New Approval Adds to Growing List of Therapies for B-cell Lymphoma
The FDA granted accelerated approval to another bispecific T-cell engager to treat certain B-cell lymphomas
The U.S. Food and Drug Administration (FDA) has granted accelerated approval to glofitamab-gxbm (Columvi) for select patients with B-cell lymphoma whose disease did not respond to or relapsed following two or more lines of systemic therapy.
The indication is for a subtype of diffuse large B-cell lymphoma (DLBCL) called DLBCL not otherwise specified (DLBCL, NOS) and for large B-cell lymphoma (LBCL) arising from follicular lymphoma.

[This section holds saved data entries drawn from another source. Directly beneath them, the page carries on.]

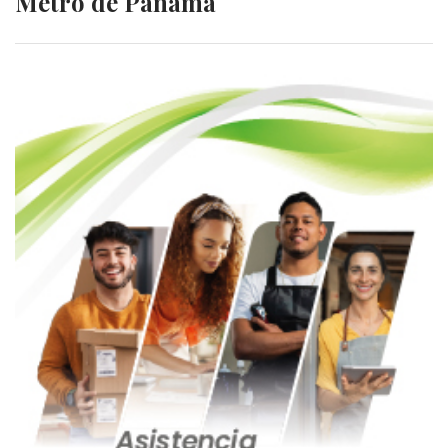
Metro de Panamá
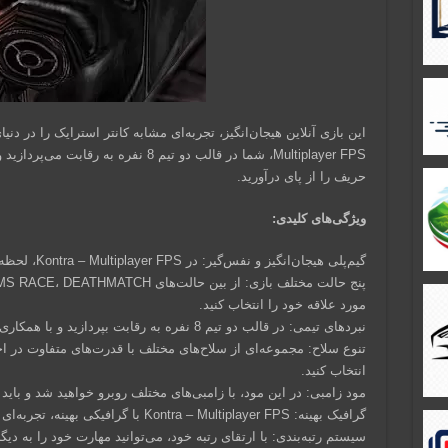
Multiplayer FPS، شما در قالب دو تیم 8 نفر
حریف را از پای درآورید.
ویژگی‌های کلیدی:
گیم‌پلی هیجان‌انگیز و نفس‌گیر: در Kontra – Multiplayer FPS، لحظه‌ای از هیجان دور نخواهید شد.
مورد علاقه خود را انتخاب کنید.
نبردهای تیمی: در قالب دو تیم 8 نفره به رقابت بپردازید و با همکاری هم، تیم حریف را شکست دهید.
تنوع سلاح: مجموعه‌ای از سلاح‌های مختلف با قدرت‌های متفاوت در اخ
انتخاب کنید.
مود زامبی: در این مود، با زامبی‌های مختلف روبرو خواهید شد و باید 
گرافیک بهینه: Kontra – Multiplayer FPS با گرافیکی بهینه، تجربه‌ای روان و بدون لگ را برای شما فراهم می‌کند.
سیستم رتبه‌بندی: با ارتقای رتبه خود، می‌توانید مهارت خود را به دیگ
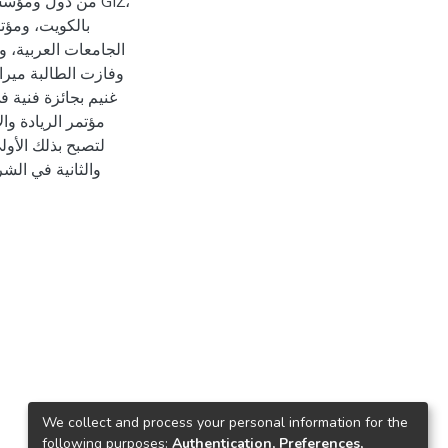
من دول ومؤسسات 
الجامعات العربية، و
غنيم بجائزة فنية 
مؤتمر الريادة وا
والثانية في الشر
We collect and process your personal information for the
following purposes:
Authentication, Preferences,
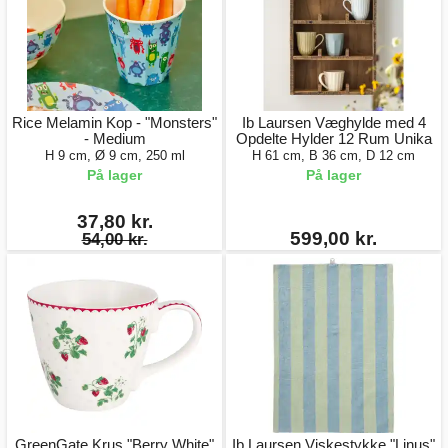
Rice Melamin Kop - "Monsters"
Ib Laursen Væghylde med 4
- Medium
Opdelte Hylder 12 Rum Unika
H 9 cm, Ø 9 cm, 250 ml
H 61 cm, B 36 cm, D 12 cm
På lager
På lager
37,80 kr.
599,00 kr.
54,00 kr.
GreenGate Krus "Berry White"
Ib Laursen Viskestykke "Linus"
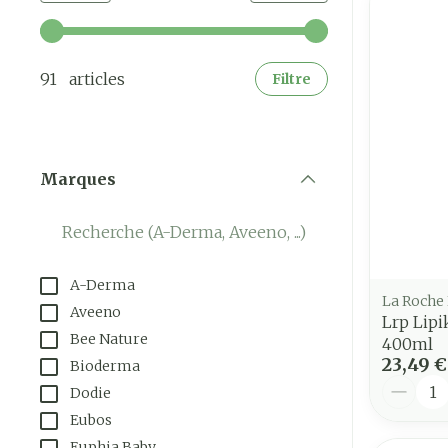
Utilisez les touches fléchées gauche et droite pour a
91 articles
Filtre
Marques
filter
A-Derma
La Roche
Aveeno
Lrp Lipi
Bee Nature
400ml
23,49 €
Bioderma
Quantit
Dodie
Eubos
Euphia Baby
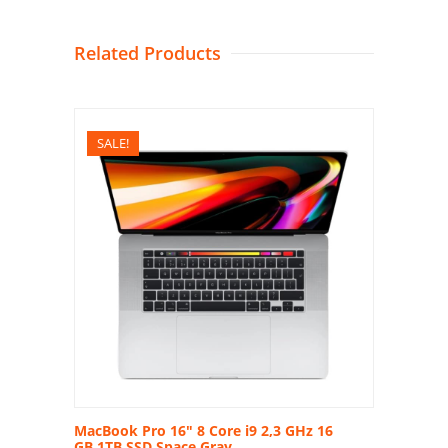
Related Products
SALE!
MacBook Pro 16″ 8 Core i9 2,3 GHz 16
GB 1TB SSD Space Gray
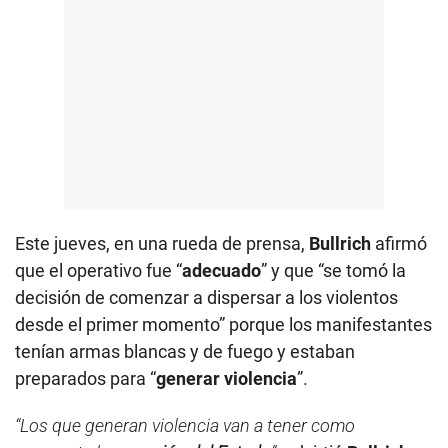
Este jueves, en una rueda de prensa,
Bullrich
afirmó
que el operativo fue “
adecuado
” y que “se tomó la
decisión de comenzar a dispersar a los violentos
desde el primer momento” porque los manifestantes
tenían armas blancas y de fuego y estaban
preparados para “
generar violencia
”.
“Los que generan violencia van a tener como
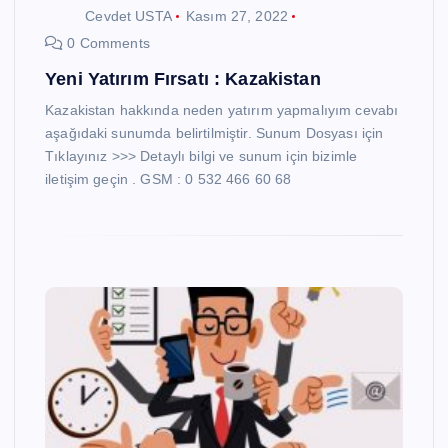
Cevdet USTA
Kasım 27, 2022
0 Comments
Yeni Yatırım Fırsatı : Kazakistan
Kazakistan hakkında neden yatırım yapmalıyım cevabı
aşağıdaki sunumda belirtilmiştir. Sunum Dosyası için
Tıklayınız >>> Detaylı bilgi ve sunum için bizimle
iletişim geçin . GSM : 0 532 466 60 68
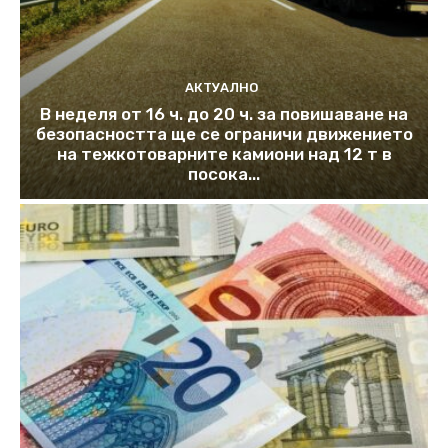
АКТУАЛНО
В неделя от 16 ч. до 20 ч. за повишаване на
безопасността ще се ограничи движението
на тежкотоварните камиони над 12 т в
посока...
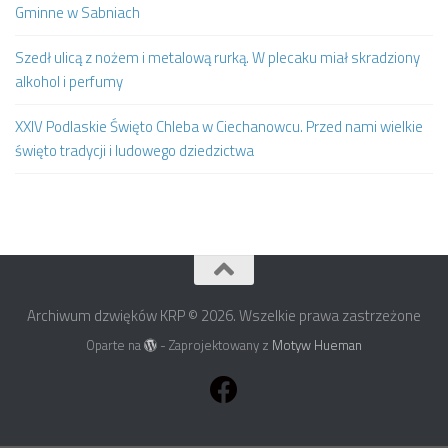
Gminne w Sabniach
Szedł ulicą z nożem i metalową rurką. W plecaku miał skradziony
alkohol i perfumy
XXIV Podlaskie Święto Chleba w Ciechanowcu. Przed nami wielkie
święto tradycji i ludowego dziedzictwa
Archiwum dzwięków KRP © 2026. Wszelkie prawa zastrzeżone
Oparte na
- Zaprojektowany z
Motyw Hueman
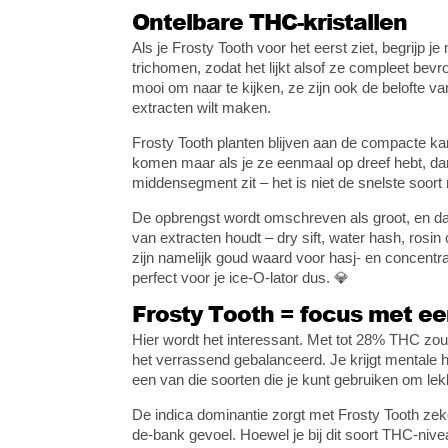
Ontelbare THC-kristallen
Als je Frosty Tooth voor het eerst ziet, begrijp
trichomen, zodat het lijkt alsof ze compleet bevror
mooi om naar te kijken, ze zijn ook de belofte va
extracten wilt maken.
Frosty Tooth planten blijven aan de compacte ka
komen maar als je ze eenmaal op dreef hebt, dan 
middensegment zit – het is niet de snelste soor
De opbrengst wordt omschreven als groot, en da
van extracten houdt – dry sift, water hash, rosin
zijn namelijk goud waard voor hasj- en concentr
perfect voor je ice-O-lator dus. 💎
Frosty Tooth = focus met e
Hier wordt het interessant. Met tot 28% THC zo
het verrassend gebalanceerd. Je krijgt mentale 
een van die soorten die je kunt gebruiken om lekke
De indica dominantie zorgt met Frosty Tooth zek
de-bank gevoel. Hoewel je bij dit soort THC-niv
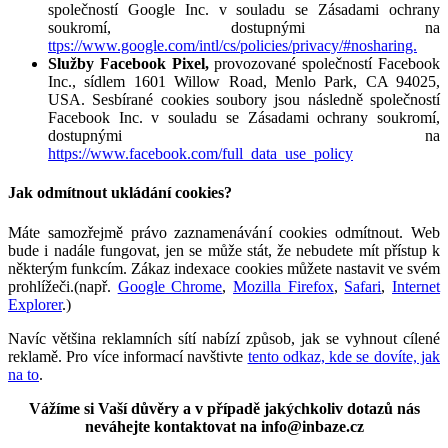
společností Google Inc. v souladu se Zásadami ochrany
soukromí, dostupnými na
ttps://www.google.com/intl/cs/policies/privacy/#nosharing.
Služby Facebook Pixel,
provozované společností Facebook
Inc., sídlem 1601 Willow Road, Menlo Park, CA 94025,
USA. Sesbírané cookies soubory jsou následně společností
Facebook Inc. v souladu se Zásadami ochrany soukromí,
dostupnými na
https://www.facebook.com/full_data_use_policy
Jak odmítnout ukládání cookies?
Máte samozřejmě právo zaznamenávání cookies odmítnout. Web
bude i nadále fungovat, jen se může stát, že nebudete mít přístup k
některým funkcím. Zákaz indexace cookies můžete nastavit ve svém
prohlížeči.(např.
Google Chrome
,
Mozilla Firefox
,
Safari
,
Internet
Explorer
.)
Navíc většina reklamních sítí nabízí způsob, jak se vyhnout cílené
reklamě. Pro více informací navštivte
tento odkaz, kde se dovíte, jak
na to
.
Vážíme si Vaší důvěry a v případě jakýchkoliv dotazů nás
neváhejte kontaktovat na info@inbaze.cz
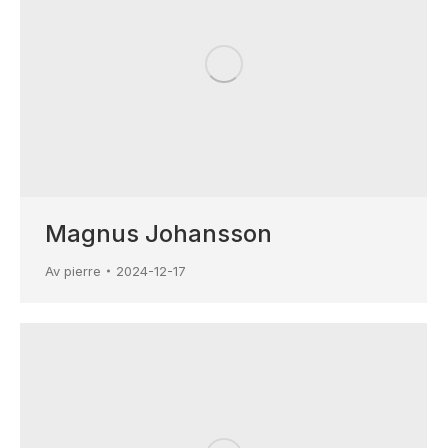
Magnus Johansson
Av
pierre
2024-12-17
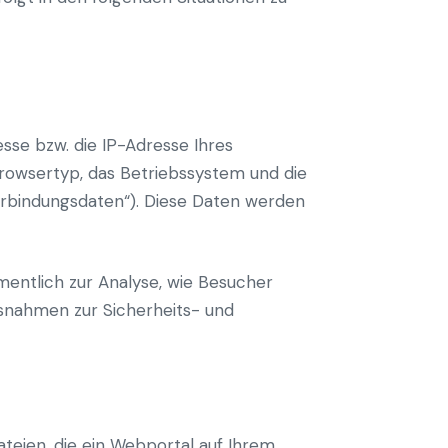
sse bzw. die IP-Adresse Ihres
 Browsertyp, das Betriebssystem und die
erbindungsdaten“). Diese Daten werden
mentlich zur Analyse, wie Besucher
ssnahmen zur Sicherheits- und
teien, die ein Webportal auf Ihrem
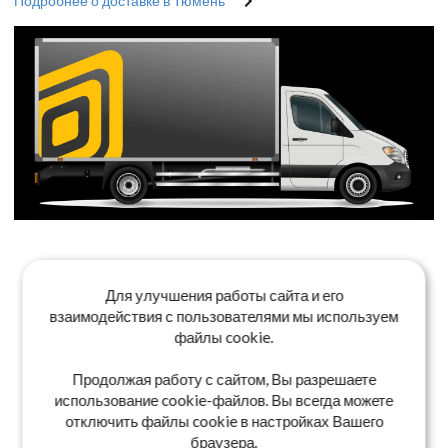
Подробнее о доставке в Тюмень
Для улучшения работы сайта и его
взаимодействия с пользователями мы используем
файлы cookie.
Продолжая работу с сайтом, Вы разрешаете
использование cookie-файлов. Вы всегда можете
отключить файлы cookie в настройках Вашего
браузера.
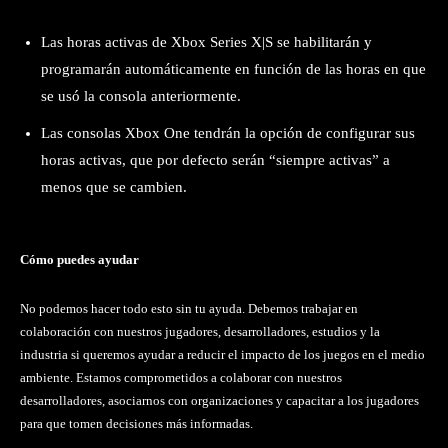
Las horas activas de Xbox Series X|S se habilitarán y
programarán automáticamente en función de las horas en que
se usó la consola anteriormente.
Las consolas Xbox One tendrán la opción de configurar sus
horas activas, que por defecto serán “siempre activas” a
menos que se cambien.
Cómo puedes ayudar
No podemos hacer todo esto sin tu ayuda. Debemos trabajar en
colaboración con nuestros jugadores, desarrolladores, estudios y la
industria si queremos ayudar a reducir el impacto de los juegos en el medio
ambiente. Estamos comprometidos a colaborar con nuestros
desarrolladores, asociarnos con organizaciones y capacitar a los jugadores
para que tomen decisiones más informadas.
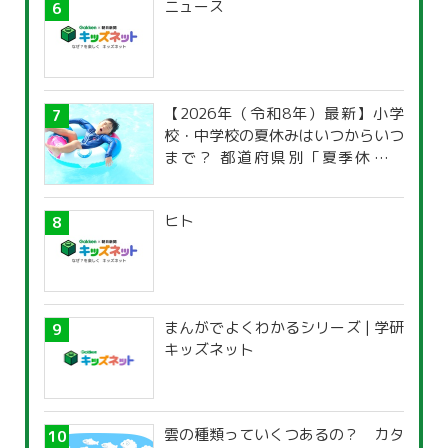
ニュース
【2026年（令和8年）最新】小学
校・中学校の夏休みはいつからいつ
まで？ 都道府県別「夏季休暇一
覧」
ヒト
まんがでよくわかるシリーズ | 学研
キッズネット
雲の種類っていくつあるの？ カタ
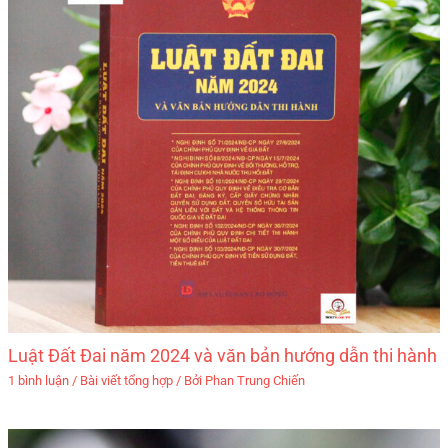
Luật Đất Đai năm 2024 và văn bản hướng dẫn thi hành
1 bình luận
/
Bài viết tổng hợp
/ Bởi
Phan Trung Chiến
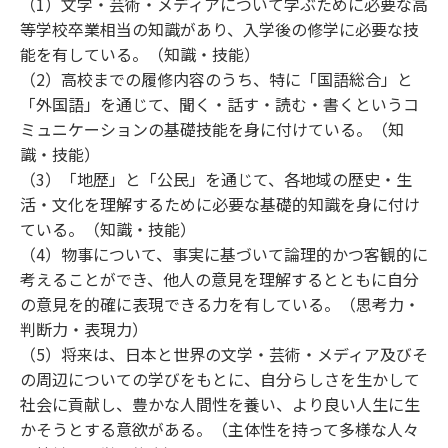
（1）文学・芸術・メディアについて学ぶために必要な高
等学校卒業相当の知識があり、入学後の修学に必要な技
能を有している。（知識・技能）
（2）高校までの履修内容のうち、特に「国語総合」と
「外国語」を通じて、聞く・話す・読む・書くというコ
ミュニケーションの基礎技能を身に付けている。（知
識・技能）
（3）「地歴」と「公民」を通じて、各地域の歴史・生
活・文化を理解するために必要な基礎的知識を身に付け
ている。（知識・技能）
（4）物事について、事実に基づいて論理的かつ客観的に
考えることができ、他人の意見を理解するとともに自分
の意見を的確に表現できる力を有している。（思考力・
判断力・表現力）
（5）将来は、日本と世界の文学・芸術・メディア及びそ
の周辺についての学びをもとに、自分らしさを生かして
社会に貢献し、豊かな人間性を養い、より良い人生に生
かそうとする意欲がある。（主体性を持って多様な人々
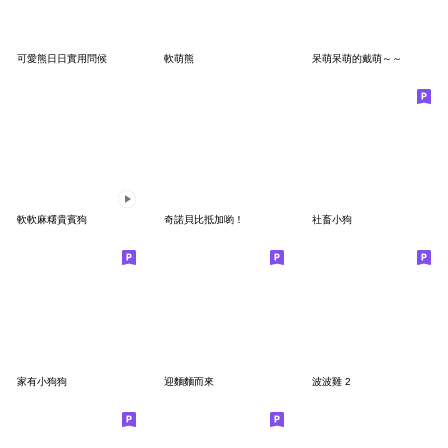
可愛熊日日實用問候
軟萌熊
呆萌呆萌的戴萌～～
軟軟麻糬貴賓狗
奇諾貝比抵加喲！
社畜小狗
家有小狗狗
迎麵麵而來
波波雞 2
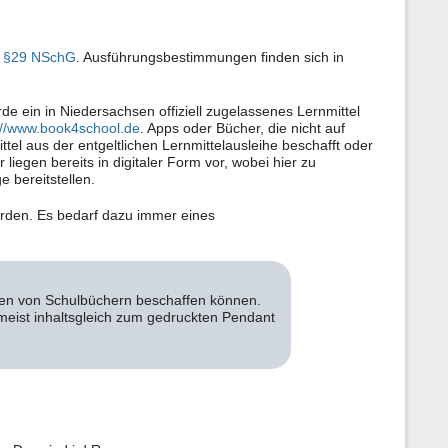
n
e
n
z
§29 NSchG
. Ausführungsbestimmungen finden sich in
u
r
S
de ein in Niedersachsen offiziell zugelassenes Lernmittel
e
://www.book4school.de
. Apps oder Bücher, die nicht auf
i
ittel aus der entgeltlichen Lernmittelausleihe beschafft oder
t
liegen bereits in digitaler Form vor, wobei hier zu
e
e bereitstellen.
werden. Es bedarf dazu immer eines
ben von Schulbüchern beschaffen können.
eist inhaltsgleich zum gedruckten Pendant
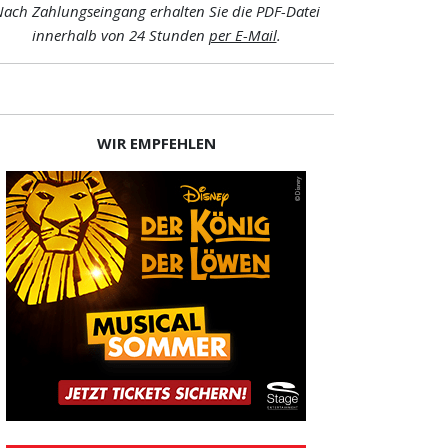
ach Zahlungseingang erhalten Sie die PDF-Datei
innerhalb von 24 Stunden
per E-Mail
.
WIR EMPFEHLEN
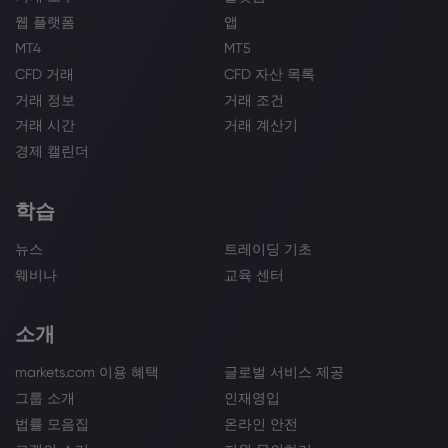
웹 플랫폼
앱
MT4
MT5
CFD 거래
CFD 자산 목록
거래 정보
거래 조건
거래 시간
거래 계산기
경제 캘린더
학습
뉴스
트레이딩 기초
웨비나
교육 센터
소개
markets.com 이용 혜택
글로벌 서비스 제공
그룹 소개
인재영입
법률 모음집
온라인 안전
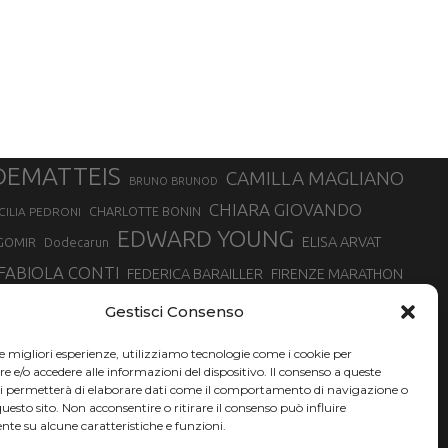
DEMATTEIS
CAMILLA MAGLIANO
BRUNO BRUNOD
CHIARA GIOVANDO
CHARLOTTE BONIN
CILIA PEDRONI
EDWARD YOUNG
ELISA ARVAT
GOMIR
Dodecarun
FABIOLA CONTI
FEDERICA BARAILLER
FIRENZE MARATHON
RA
GIORGIO PESENTI
GIOVANNA EPIS
GIULIANO CAVALLO
giuditta turini
Gestisci Consenso
MINSKA
LUCA ARRIGONI
LISA BORZANI
LUCA CARRARA
le migliori esperienze, utilizziamo tecnologie come i cookie per
MARATONINA
MARCO OLMO
MARCELLA BELLETTI
 DI TORINO
e/o accedere alle informazioni del dispositivo. Il consenso a queste
TONA
ci permetterà di elaborare dati come il comportamento di navigazione o
NADIA BATTOCLETTI
MONVISO VERTICAL RACE
questo sito. Non acconsentire o ritirare il consenso può influire
SILVIA RAMPAZZO
te su alcune caratteristiche e funzioni.
SONIA GLAREY
SERGIO BONALDI
SILVIA SERAFINI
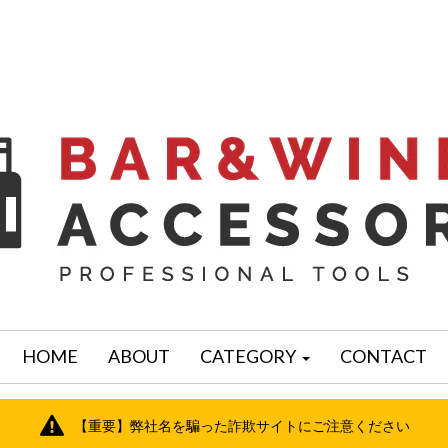
HOME
ABOUT
CATEGORY
CONTACT
【重要】弊社名を騙った詐欺サイトにご注意ください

Glofitamab-gxbm is a type of immunotherapy called a bispecific T-cell engager (BiTE). BiTEs are antibodies that can bind two different proteins simultaneously and are used to bring T cells and cancer cells in close proximity to allow the T cells to respond to the cancer cells. Glofitamab-gxbm binds the CD3 receptor present on T cells and the CD20 antigen that is highly expressed on B-cell lymphoma cells.
Another CD20/CD3-targeted BiTE, epcoritamab (Epkinly), recently received accelerated approval for certain B-cell lymphomas. Other BiTEs approved to treat hematologic malignancies include blinatumomab (Blincyto), teclistamab (Tecvayli), and mosunetuzumab (Lunsumio).
The approval of glofitamab-gxbm was based on results from the open-label, multicenter, single-arm NP30179 trial. In this phase I/II trial, the efficacy of glofitamab-gxbm was evaluated in 132 patients, 80% of whom had relapsed or refractory DLBCL, NOS, and 20% of whom had LBCL arising from follicular lymphoma. Patients had received two or more prior lines of systemic therapy.
The overall response rate was 56%, and 43% of patients experienced complete responses. The estimated median duration of response was 18.4 months.
The approval included a boxed warning indicating that the treatment can cause serious or life-threatening immune-related adverse reactions and should only be administered by qualified health care professionals with appropriate medical support.
LBCL is a type of non-Hodgkin lymphoma that arises from B cells. DLBCL is the most common form of LBCL and accounts for 30 to 40% of all non-Hodgkin lymphoma cases. Different subtypes of DLBCL exist. When a case doesn’t fit into any of those subtypes, it is classified as DLBCL, NOS. In some cases, follicular lymphoma, another type of B-cell lymphoma that is usually slow-growing, can be a precursor to LBCL.
According to federal statistics, approximately 80,550 individuals will be diagnosed with non-Hodgkin lymphoma, and 20,180 patients would die of the disease in the U.S. in 2023.
The FDA rendered its decision on June 15, 2023. Accelerated approval means that continued approval may be contingent upon a confirmatory trial.